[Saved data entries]
● ● ● ●
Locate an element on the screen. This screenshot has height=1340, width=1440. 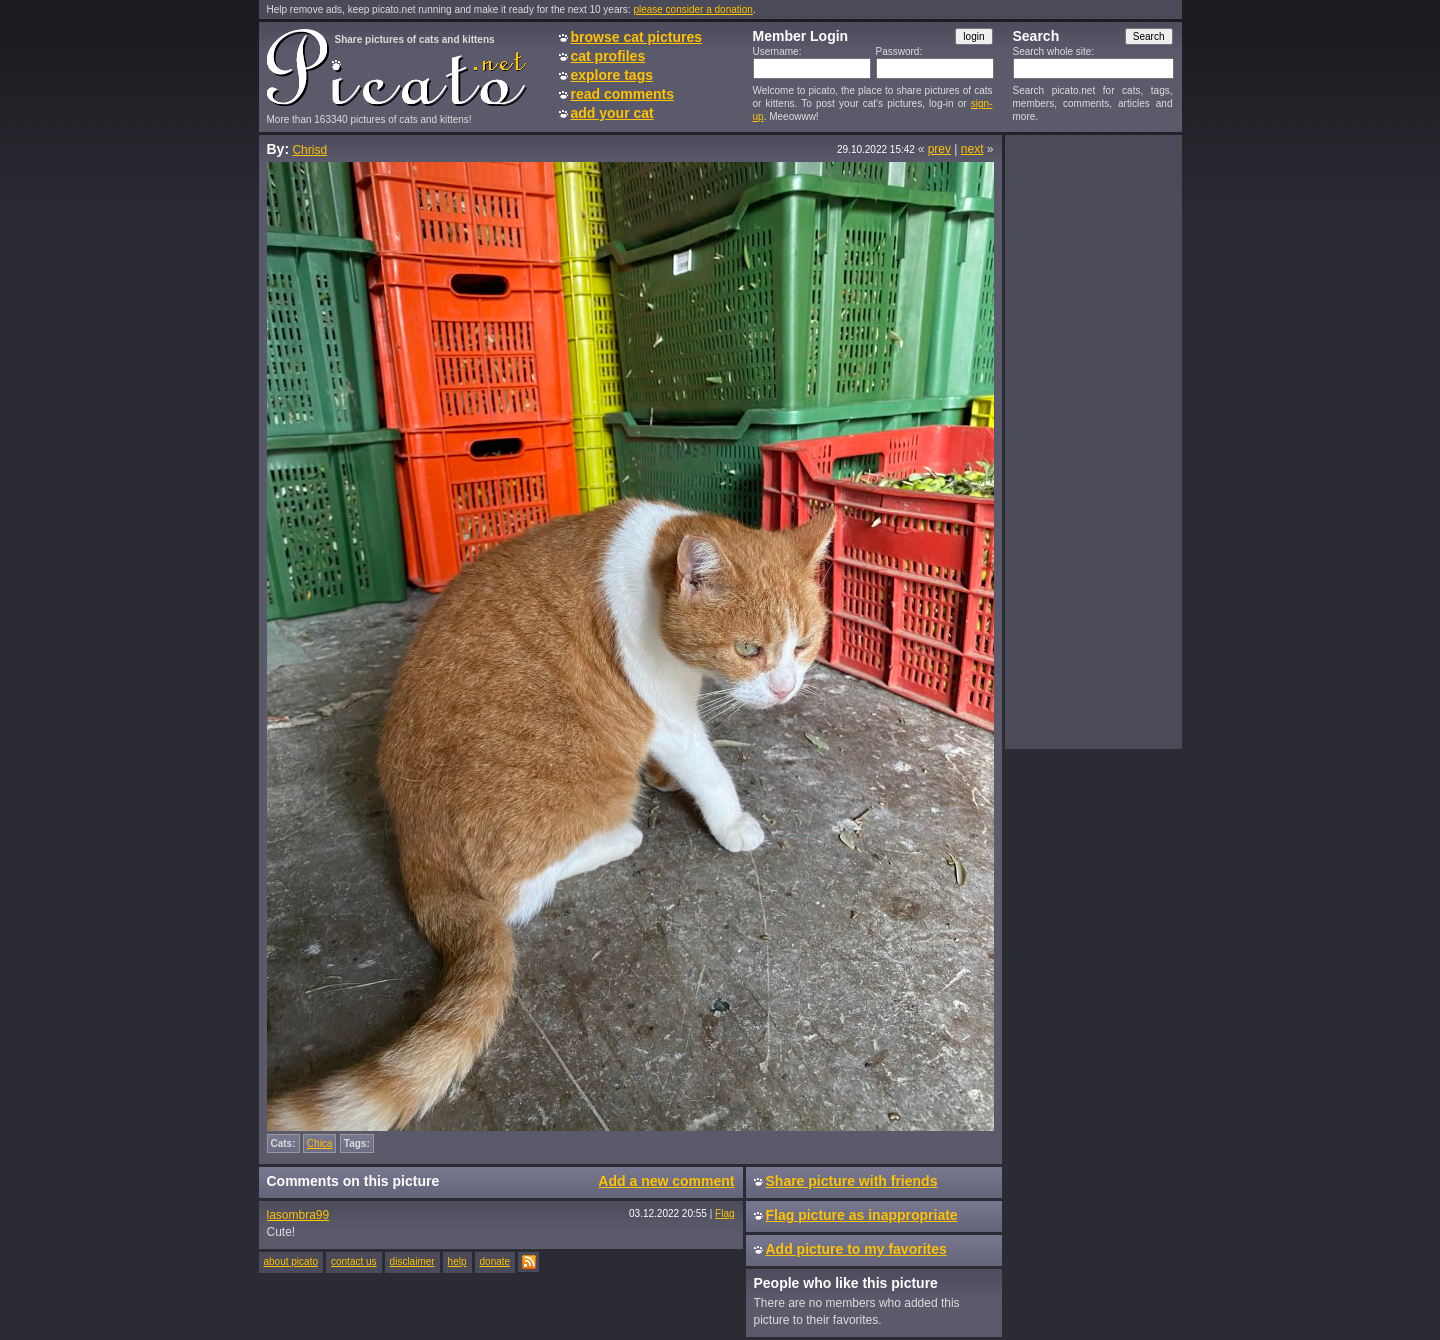
browse cat pictures is located at coordinates (637, 37).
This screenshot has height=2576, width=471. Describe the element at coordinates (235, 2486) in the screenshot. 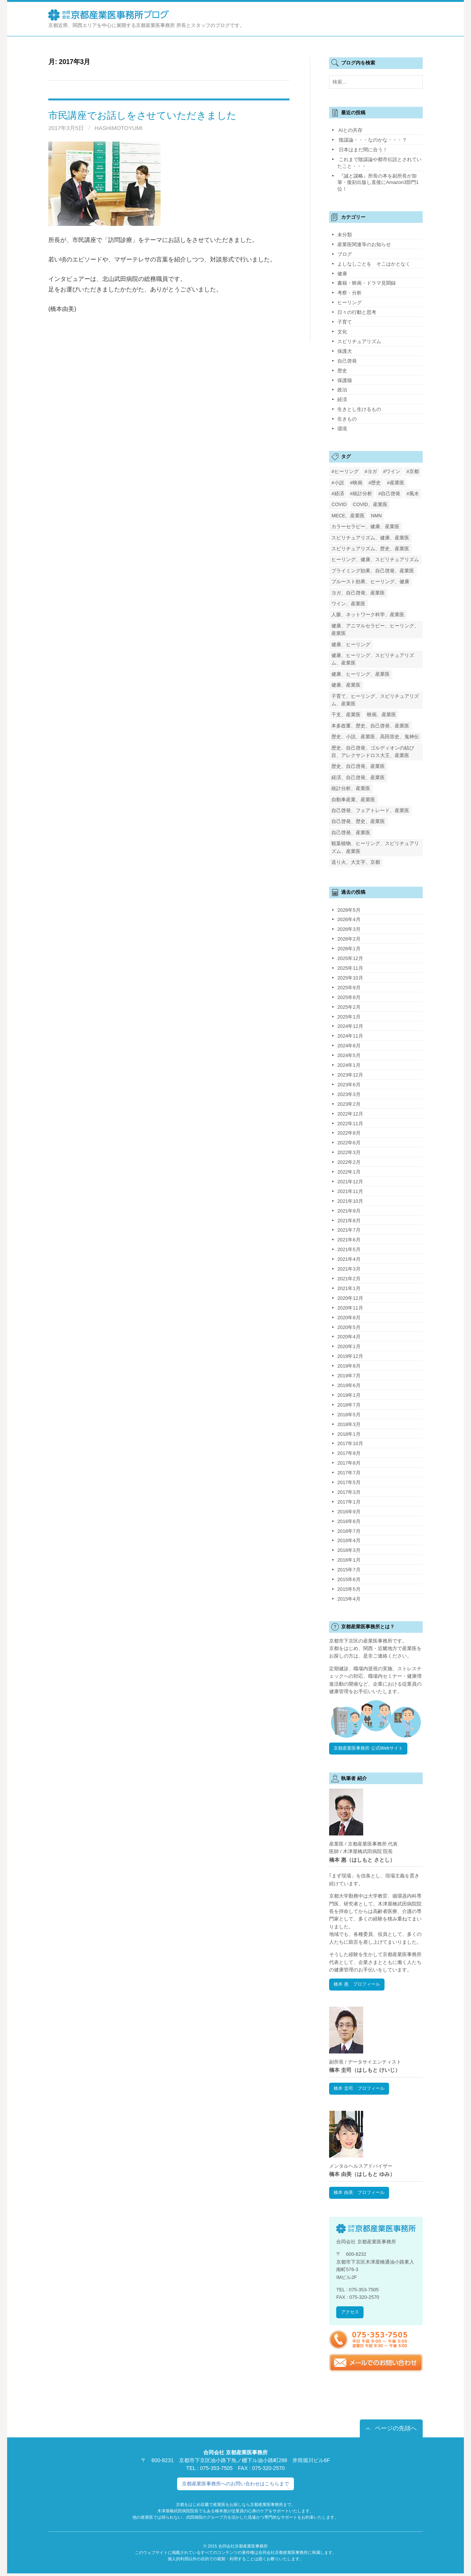

I see `京都産業医事務所へのお問い合わせはこちらまで` at that location.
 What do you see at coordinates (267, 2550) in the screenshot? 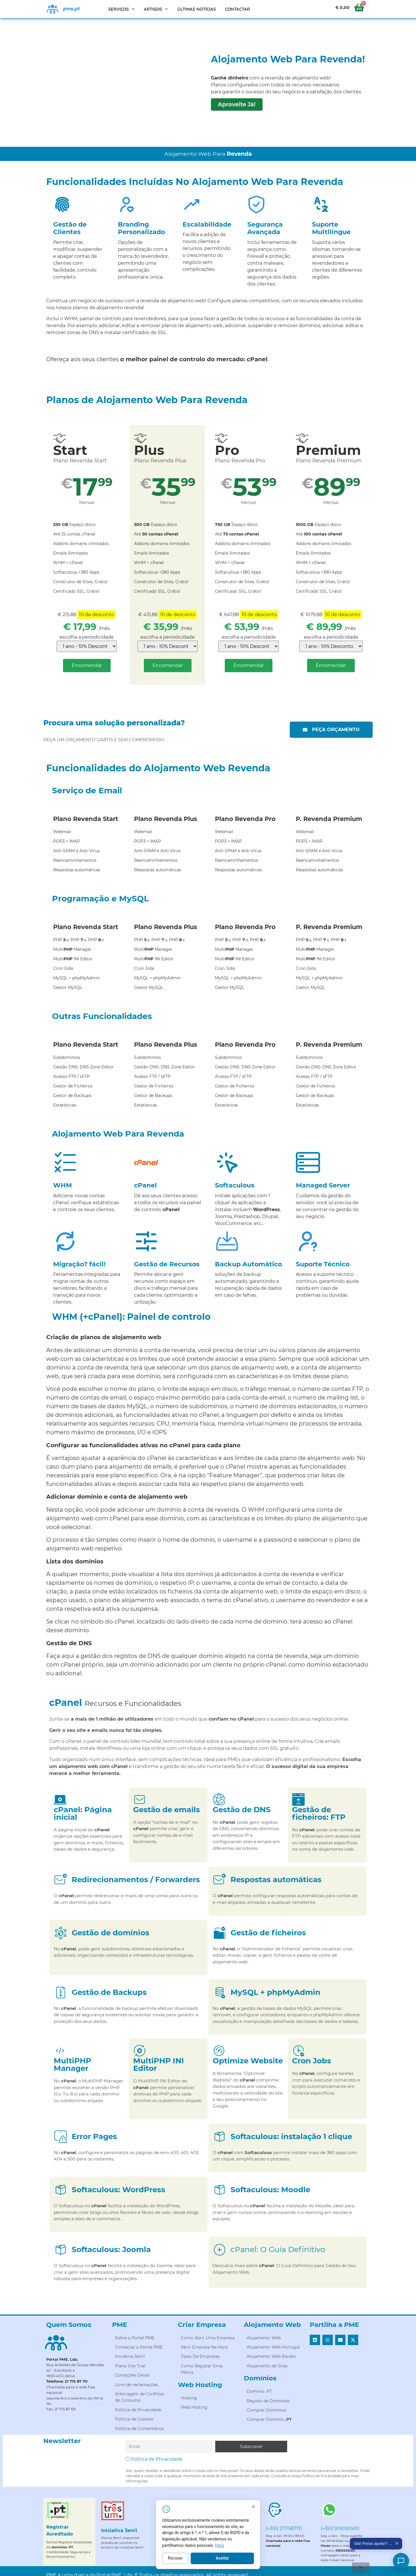
I see `Mais` at bounding box center [267, 2550].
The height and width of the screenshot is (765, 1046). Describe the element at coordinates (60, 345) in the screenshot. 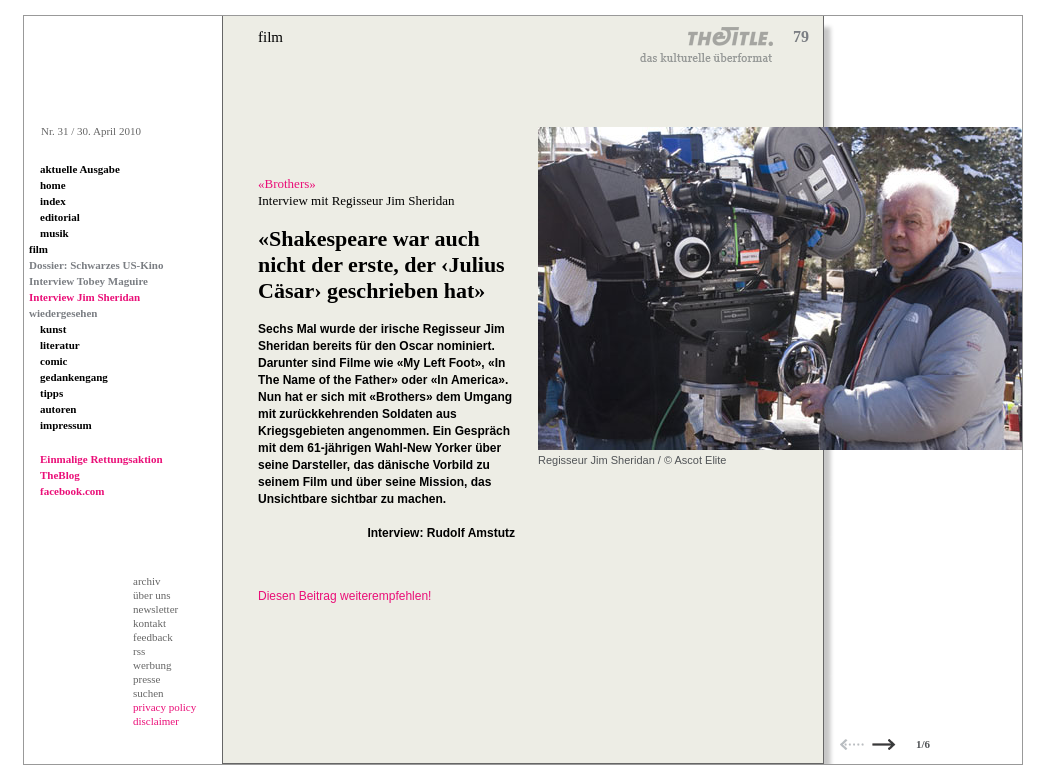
● ● ● ●
[REQUIREMENT] Return every record exactly, leaving out the pictures.

[REPLY]
Locate an element on the screen. This screenshot has height=1340, width=1440. 
browse cat pictures is located at coordinates (637, 37).
This screenshot has height=2576, width=471. Describe the element at coordinates (235, 2486) in the screenshot. 

I see `京都産業医事務所へのお問い合わせはこちらまで` at that location.
 What do you see at coordinates (267, 2550) in the screenshot? 
I see `Mais` at bounding box center [267, 2550].
The height and width of the screenshot is (765, 1046). Describe the element at coordinates (60, 345) in the screenshot. 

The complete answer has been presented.